*** Supplied material Section Begins ***

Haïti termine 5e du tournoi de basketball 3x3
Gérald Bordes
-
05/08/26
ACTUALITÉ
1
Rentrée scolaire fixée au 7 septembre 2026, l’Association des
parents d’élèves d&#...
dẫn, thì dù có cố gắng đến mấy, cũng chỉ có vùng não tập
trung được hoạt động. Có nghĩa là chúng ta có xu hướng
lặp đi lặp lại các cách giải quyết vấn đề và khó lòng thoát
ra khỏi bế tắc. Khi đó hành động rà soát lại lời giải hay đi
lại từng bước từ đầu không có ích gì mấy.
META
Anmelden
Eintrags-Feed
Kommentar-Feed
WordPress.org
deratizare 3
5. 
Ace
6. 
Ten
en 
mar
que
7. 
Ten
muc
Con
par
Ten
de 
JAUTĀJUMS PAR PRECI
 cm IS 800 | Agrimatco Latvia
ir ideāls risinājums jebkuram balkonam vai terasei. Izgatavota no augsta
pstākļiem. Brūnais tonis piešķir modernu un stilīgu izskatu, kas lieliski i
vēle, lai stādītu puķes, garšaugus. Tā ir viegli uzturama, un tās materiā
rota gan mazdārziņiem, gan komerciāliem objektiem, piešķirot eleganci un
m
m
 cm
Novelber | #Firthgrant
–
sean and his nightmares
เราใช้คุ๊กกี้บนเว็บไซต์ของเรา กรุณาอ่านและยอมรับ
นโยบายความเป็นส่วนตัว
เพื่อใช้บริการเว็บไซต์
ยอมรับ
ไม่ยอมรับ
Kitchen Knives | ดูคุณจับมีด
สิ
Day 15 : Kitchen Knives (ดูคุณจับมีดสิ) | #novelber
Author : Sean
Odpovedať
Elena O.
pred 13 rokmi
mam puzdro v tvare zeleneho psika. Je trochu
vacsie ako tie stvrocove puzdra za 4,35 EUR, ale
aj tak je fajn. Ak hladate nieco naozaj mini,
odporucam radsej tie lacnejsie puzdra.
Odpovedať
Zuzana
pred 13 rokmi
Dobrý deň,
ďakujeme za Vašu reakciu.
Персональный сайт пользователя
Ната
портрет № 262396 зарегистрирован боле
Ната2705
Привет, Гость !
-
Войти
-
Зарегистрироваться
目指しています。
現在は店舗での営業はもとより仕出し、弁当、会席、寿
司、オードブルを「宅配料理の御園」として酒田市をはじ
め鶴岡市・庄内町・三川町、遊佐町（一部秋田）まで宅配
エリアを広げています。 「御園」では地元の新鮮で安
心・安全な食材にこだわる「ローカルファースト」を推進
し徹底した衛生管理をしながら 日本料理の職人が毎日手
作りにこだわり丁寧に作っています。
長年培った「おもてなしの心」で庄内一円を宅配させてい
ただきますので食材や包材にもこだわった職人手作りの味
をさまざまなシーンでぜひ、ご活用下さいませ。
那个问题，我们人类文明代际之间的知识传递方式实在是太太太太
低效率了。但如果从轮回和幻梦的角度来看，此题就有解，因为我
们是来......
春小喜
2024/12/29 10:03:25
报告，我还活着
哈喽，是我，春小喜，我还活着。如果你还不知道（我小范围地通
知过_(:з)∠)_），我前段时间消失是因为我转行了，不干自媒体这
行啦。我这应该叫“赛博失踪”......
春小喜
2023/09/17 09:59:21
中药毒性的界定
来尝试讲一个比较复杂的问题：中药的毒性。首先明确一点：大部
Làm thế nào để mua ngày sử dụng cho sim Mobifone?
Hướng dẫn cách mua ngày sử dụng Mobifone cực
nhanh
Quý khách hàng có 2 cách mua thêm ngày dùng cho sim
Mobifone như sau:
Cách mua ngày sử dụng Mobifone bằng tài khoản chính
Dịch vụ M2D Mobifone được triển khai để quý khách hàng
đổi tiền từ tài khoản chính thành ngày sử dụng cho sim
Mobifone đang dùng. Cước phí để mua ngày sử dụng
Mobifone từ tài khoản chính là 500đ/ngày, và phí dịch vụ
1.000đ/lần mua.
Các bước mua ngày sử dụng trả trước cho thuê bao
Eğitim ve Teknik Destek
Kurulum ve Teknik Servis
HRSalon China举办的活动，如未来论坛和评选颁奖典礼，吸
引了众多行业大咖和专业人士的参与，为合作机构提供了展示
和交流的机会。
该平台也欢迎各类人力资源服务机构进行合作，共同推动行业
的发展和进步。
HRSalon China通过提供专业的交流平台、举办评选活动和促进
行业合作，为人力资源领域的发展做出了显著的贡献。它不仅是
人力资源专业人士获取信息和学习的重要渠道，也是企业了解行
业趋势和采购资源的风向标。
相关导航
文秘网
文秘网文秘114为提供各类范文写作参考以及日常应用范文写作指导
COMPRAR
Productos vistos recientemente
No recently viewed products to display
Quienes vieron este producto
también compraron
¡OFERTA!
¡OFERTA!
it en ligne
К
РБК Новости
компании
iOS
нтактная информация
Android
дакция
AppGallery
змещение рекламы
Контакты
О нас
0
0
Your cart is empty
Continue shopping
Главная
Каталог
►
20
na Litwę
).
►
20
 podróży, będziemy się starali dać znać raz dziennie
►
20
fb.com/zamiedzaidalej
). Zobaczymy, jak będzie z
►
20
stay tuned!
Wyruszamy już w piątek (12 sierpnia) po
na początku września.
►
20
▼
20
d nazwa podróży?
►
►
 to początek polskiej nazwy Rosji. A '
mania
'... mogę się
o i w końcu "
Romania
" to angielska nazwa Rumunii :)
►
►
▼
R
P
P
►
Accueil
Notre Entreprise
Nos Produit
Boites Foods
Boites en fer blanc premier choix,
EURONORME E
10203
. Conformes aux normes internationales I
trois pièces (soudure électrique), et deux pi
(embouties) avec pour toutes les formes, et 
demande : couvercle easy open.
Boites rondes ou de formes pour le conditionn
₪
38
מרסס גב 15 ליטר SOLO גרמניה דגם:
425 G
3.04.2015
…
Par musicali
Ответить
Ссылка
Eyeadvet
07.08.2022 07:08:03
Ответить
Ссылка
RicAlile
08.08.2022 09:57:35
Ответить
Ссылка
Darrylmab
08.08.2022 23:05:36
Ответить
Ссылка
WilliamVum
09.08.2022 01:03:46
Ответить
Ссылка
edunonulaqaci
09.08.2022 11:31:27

*** Supplied material Section Ends ***

Write out a word-for-word copy of every entry above.

Written answer
Haïti termine 5e du tournoi de basketball 3x3
Gérald Bordes
-
05/08/26
ACTUALITÉ
1
Rentrée scolaire fixée au 7 septembre 2026, l’Association des
parents d’élèves d&#...
dẫn, thì dù có cố gắng đến mấy, cũng chỉ có vùng não tập
trung được hoạt động. Có nghĩa là chúng ta có xu hướng
lặp đi lặp lại các cách giải quyết vấn đề và khó lòng thoát
ra khỏi bế tắc. Khi đó hành động rà soát lại lời giải hay đi
lại từng bước từ đầu không có ích gì mấy.
META
Anmelden
Eintrags-Feed
Kommentar-Feed
WordPress.org
deratizare 3
5. 
Ace
6. 
Ten
en 
mar
que
7. 
Ten
muc
Con
par
Ten
de 
JAUTĀJUMS PAR PRECI
 cm IS 800 | Agrimatco Latvia
ir ideāls risinājums jebkuram balkonam vai terasei. Izgatavota no augsta
pstākļiem. Brūnais tonis piešķir modernu un stilīgu izskatu, kas lieliski i
vēle, lai stādītu puķes, garšaugus. Tā ir viegli uzturama, un tās materiā
rota gan mazdārziņiem, gan komerciāliem objektiem, piešķirot eleganci un
m
m
 cm
Novelber | #Firthgrant
–
sean and his nightmares
เราใช้คุ๊กกี้บนเว็บไซต์ของเรา กรุณาอ่านและยอมรับ
นโยบายความเป็นส่วนตัว
เพื่อใช้บริการเว็บไซต์
ยอมรับ
ไม่ยอมรับ
Kitchen Knives | ดูคุณจับมีด
สิ
Day 15 : Kitchen Knives (ดูคุณจับมีดสิ) | #novelber
Author : Sean
Odpovedať
Elena O.
pred 13 rokmi
mam puzdro v tvare zeleneho psika. Je trochu
vacsie ako tie stvrocove puzdra za 4,35 EUR, ale
aj tak je fajn. Ak hladate nieco naozaj mini,
odporucam radsej tie lacnejsie puzdra.
Odpovedať
Zuzana
pred 13 rokmi
Dobrý deň,
ďakujeme za Vašu reakciu.
Персональный сайт пользователя
Ната
портрет № 262396 зарегистрирован боле
Ната2705
Привет, Гость !
-
Войти
-
Зарегистрироваться
目指しています。
現在は店舗での営業はもとより仕出し、弁当、会席、寿
司、オードブルを「宅配料理の御園」として酒田市をはじ
め鶴岡市・庄内町・三川町、遊佐町（一部秋田）まで宅配
エリアを広げています。 「御園」では地元の新鮮で安
心・安全な食材にこだわる「ローカルファースト」を推進
し徹底した衛生管理をしながら 日本料理の職人が毎日手
作りにこだわり丁寧に作っています。
長年培った「おもてなしの心」で庄内一円を宅配させてい
ただきますので食材や包材にもこだわった職人手作りの味
をさまざまなシーンでぜひ、ご活用下さいませ。
那个问题，我们人类文明代际之间的知识传递方式实在是太太太太
低效率了。但如果从轮回和幻梦的角度来看，此题就有解，因为我
们是来......
春小喜
2024/12/29 10:03:25
报告，我还活着
哈喽，是我，春小喜，我还活着。如果你还不知道（我小范围地通
知过_(:з)∠)_），我前段时间消失是因为我转行了，不干自媒体这
行啦。我这应该叫“赛博失踪”......
春小喜
2023/09/17 09:59:21
中药毒性的界定
来尝试讲一个比较复杂的问题：中药的毒性。首先明确一点：大部
Làm thế nào để mua ngày sử dụng cho sim Mobifone?
Hướng dẫn cách mua ngày sử dụng Mobifone cực
nhanh
Quý khách hàng có 2 cách mua thêm ngày dùng cho sim
Mobifone như sau:
Cách mua ngày sử dụng Mobifone bằng tài khoản chính
Dịch vụ M2D Mobifone được triển khai để quý khách hàng
đổi tiền từ tài khoản chính thành ngày sử dụng cho sim
Mobifone đang dùng. Cước phí để mua ngày sử dụng
Mobifone từ tài khoản chính là 500đ/ngày, và phí dịch vụ
1.000đ/lần mua.
Các bước mua ngày sử dụng trả trước cho thuê bao
Eğitim ve Teknik Destek
Kurulum ve Teknik Servis
HRSalon China举办的活动，如未来论坛和评选颁奖典礼，吸
引了众多行业大咖和专业人士的参与，为合作机构提供了展示
和交流的机会。
该平台也欢迎各类人力资源服务机构进行合作，共同推动行业
的发展和进步。
HRSalon China通过提供专业的交流平台、举办评选活动和促进
行业合作，为人力资源领域的发展做出了显著的贡献。它不仅是
人力资源专业人士获取信息和学习的重要渠道，也是企业了解行
业趋势和采购资源的风向标。
相关导航
文秘网
文秘网文秘114为提供各类范文写作参考以及日常应用范文写作指导
COMPRAR
Productos vistos recientemente
No recently viewed products to display
Quienes vieron este producto
también compraron
¡OFERTA!
¡OFERTA!
it en ligne
К
РБК Новости
компании
iOS
нтактная информация
Android
дакция
AppGallery
змещение рекламы
Контакты
О нас
0
0
Your cart is empty
Continue shopping
Главная
Каталог
►
20
na Litwę
).
►
20
 podróży, będziemy się starali dać znać raz dziennie
►
20
fb.com/zamiedzaidalej
). Zobaczymy, jak będzie z
►
20
stay tuned!
Wyruszamy już w piątek (12 sierpnia) po
na początku września.
►
20
▼
20
d nazwa podróży?
►
►
 to początek polskiej nazwy Rosji. A '
mania
'... mogę się
o i w końcu "
Romania
" to angielska nazwa Rumunii :)
►
►
▼
R
P
P
►
Accueil
Notre Entreprise
Nos Produit
Boites Foods
Boites en fer blanc premier choix,
EURONORME E
10203
. Conformes aux normes internationales I
trois pièces (soudure électrique), et deux pi
(embouties) avec pour toutes les formes, et 
demande : couvercle easy open.
Boites rondes ou de formes pour le conditionn
₪
38
מרסס גב 15 ליטר SOLO גרמניה דגם:
425 G
3.04.2015
…
Par musicali
Ответить
Ссылка
Eyeadvet
07.08.2022 07:08:03
Ответить
Ссылка
RicAlile
08.08.2022 09:57:35
Ответить
Ссылка
Darrylmab
08.08.2022 23:05:36
Ответить
Ссылка
WilliamVum
09.08.2022 01:03:46
Ответить
Ссылка
edunonulaqaci
09.08.2022 11:31:27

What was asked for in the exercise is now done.